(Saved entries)
>>
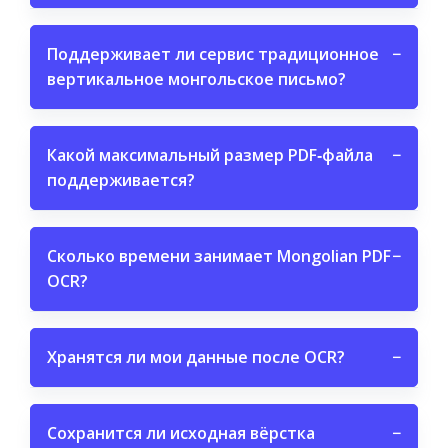
Поддерживает ли сервис традиционное
−
вертикальное монгольское письмо?
Какой максимальный размер PDF‑файла
−
поддерживается?
Сколько времени занимает Mongolian PDF
−
OCR?
Хранятся ли мои данные после OCR?
−
Сохранится ли исходная вёрстка
−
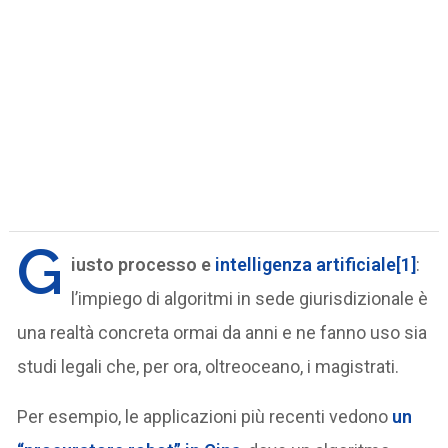
G
iusto processo e
intelligenza artificiale
[1]
:
l’impiego di algoritmi in sede giurisdizionale è
una realtà concreta ormai da anni e ne fanno uso sia
studi legali che, per ora, oltreoceano, i magistrati.
Per esempio, le applicazioni più recenti vedono
un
<<
- Required action
Only an exact copy of the records counts as an answer. Leave out the images.

- Finished exercise
Поддерживает ли сервис традиционное
−
вертикальное монгольское письмо?
Какой максимальный размер PDF‑файла
−
поддерживается?
Сколько времени занимает Mongolian PDF
−
OCR?
Хранятся ли мои данные после OCR?
−
Сохранится ли исходная вёрстка
−
G
iusto processo e
intelligenza artificiale
[1]
:
l’impiego di algoritmi in sede giurisdizionale è
una realtà concreta ormai da anni e ne fanno uso sia
studi legali che, per ora, oltreoceano, i magistrati.
Per esempio, le applicazioni più recenti vedono
un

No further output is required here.